### Work task
Repeat verbatim what the listing holds, but not its pictures.

### Records to process

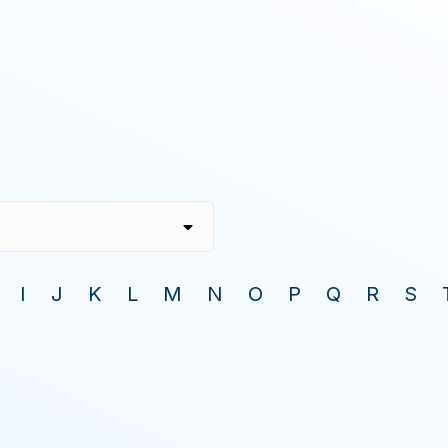
I
J
K
L
M
N
O
P
Q
R
S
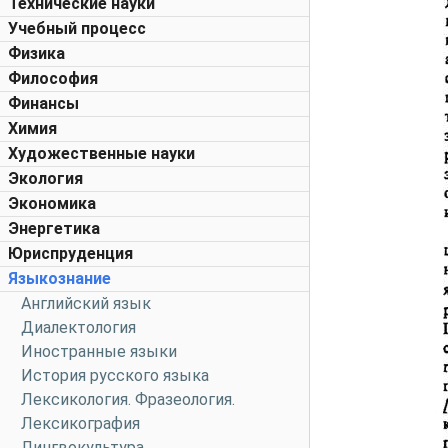
Технические науки
Учебный процесс
Физика
Философия
Финансы
Химия
Художественные науки
Экология
Экономика
Энергетика
Юриспруденция
Языкознание
Английский язык
Диалектология
Иностранные языки
История русского языка
Лексикология. Фразеология.
Лексикография
Лингвокультура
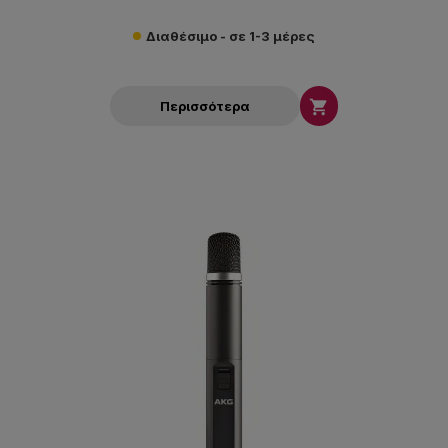
Διαθέσιμο - σε 1-3 μέρες

Περισσότερα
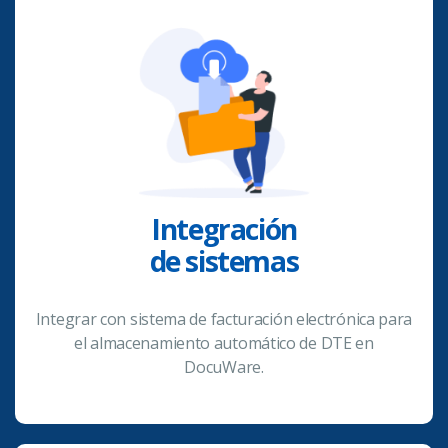
Integración
de sistemas
Integrar con sistema de facturación electrónica para
el almacenamiento automático de DTE en
DocuWare.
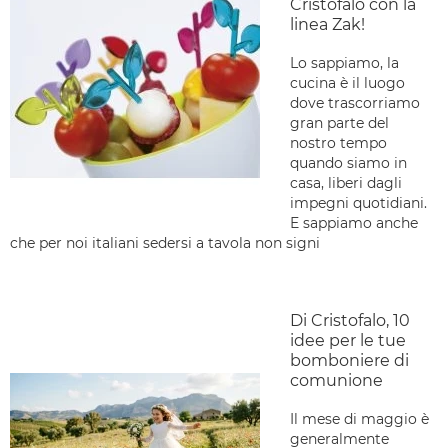
Cristofalo con la
linea Zak!
Lo sappiamo, la
cucina è il luogo
dove trascorriamo
gran parte del
nostro tempo
quando siamo in
casa, liberi dagli
impegni quotidiani.
E sappiamo anche
che per noi italiani sedersi a tavola non signi
Di Cristofalo, 10
idee per le tue
bomboniere di
comunione
Il mese di maggio è
generalmente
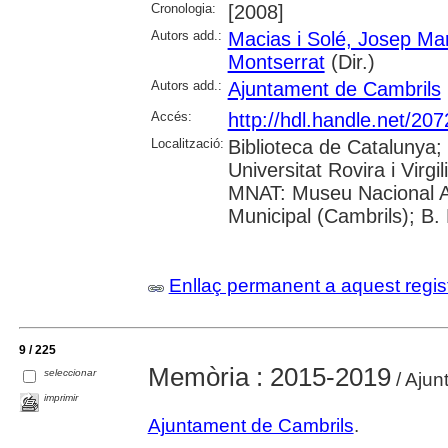
Cronologia:
[2008]
Autors add.:
Macias i Solé, Josep Ma
Montserrat
(Dir.)
Autors add.:
Ajuntament de Cambrils
Accés:
http://hdl.handle.net/20
Localització:
Biblioteca de Catalunya;
Universitat Rovira i Virg
MNAT: Museu Nacional A
Municipal (Cambrils); B.
Enllaç permanent a aquest regis
9 / 225
Memòria : 2015-2019
seleccionar
/ Ajun
imprimir
Ajuntament de Cambrils
.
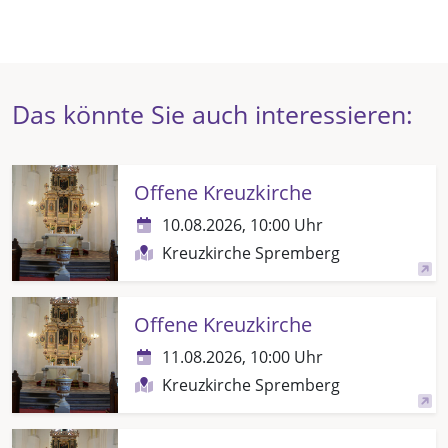
Das könnte Sie auch interessieren:
Offene Kreuzkirche
10.08.2026, 10:00 Uhr
Kreuzkirche Spremberg
Offene Kreuzkirche
11.08.2026, 10:00 Uhr
Kreuzkirche Spremberg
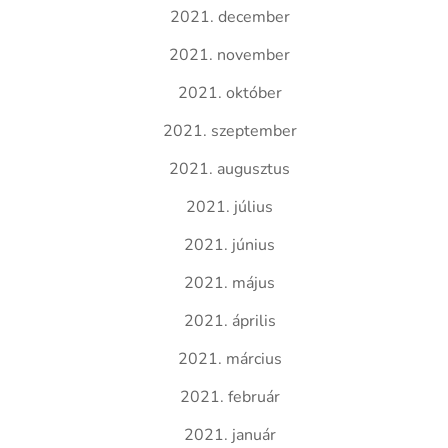
2021. december
2021. november
2021. október
2021. szeptember
2021. augusztus
2021. július
2021. június
2021. május
2021. április
2021. március
2021. február
2021. január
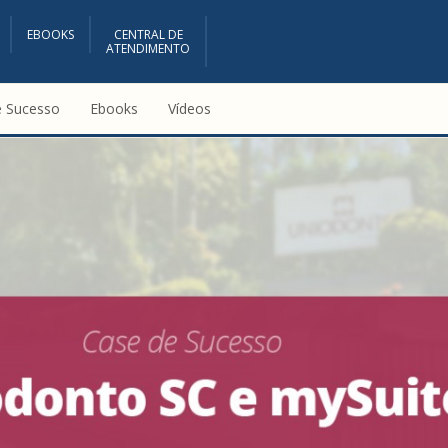
EBOOKS
CENTRAL DE
ATENDIMENTO
e Sucesso
Ebooks
Vídeos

### Exercise result
I
J
K
L
M
N
O
P
Q
R
S
Технические науки
Учебный процесс
Физика
Философия
Финансы
Химия
Художественные науки
Экология
Экономика
Энергетика
Юриспруденция
Языкознание
Английский язык
Диалектология
Иностранные языки
История русского языка
Лексикология. Фразеология.
Лексикография
Лингвокультура
Διαθέσιμο - σε 1-3 μέρες

Περισσότερα
Integración
de sistemas
Integrar con sistema de facturación electrónica para
el almacenamiento automático de DTE en
DocuWare.
Cristofalo con la
linea Zak!
Lo sappiamo, la
cucina è il luogo
dove trascorriamo
gran parte del
nostro tempo
quando siamo in
casa, liberi dagli
impegni quotidiani.
E sappiamo anche
che per noi italiani sedersi a tavola non signi
Di Cristofalo, 10
idee per le tue
bomboniere di
comunione
Il mese di maggio è
generalmente
Cronologia:
[2008]
Autors add.:
Macias i Solé, Josep Ma
Montserrat
(Dir.)
Autors add.:
Ajuntament de Cambrils
Accés:
http://hdl.handle.net/20
Localització:
Biblioteca de Catalunya;
Universitat Rovira i Virg
MNAT: Museu Nacional A
Municipal (Cambrils); B.
Enllaç permanent a aquest regis
9 / 225
Memòria : 2015-2019
seleccionar
/ Ajun
imprimir
Ajuntament de Cambrils
.
Das könnte Sie auch interessieren:
Offene Kreuzkirche
10.08.2026, 10:00 Uhr
Kreuzkirche Spremberg
Offene Kreuzkirche
11.08.2026, 10:00 Uhr
Kreuzkirche Spremberg
2021. december
2021. november
2021. október
2021. szeptember
2021. augusztus
2021. július
2021. június
2021. május
2021. április
2021. március
2021. február
2021. január
EBOOKS
CENTRAL DE
ATENDIMENTO
e Sucesso
Ebooks
Vídeos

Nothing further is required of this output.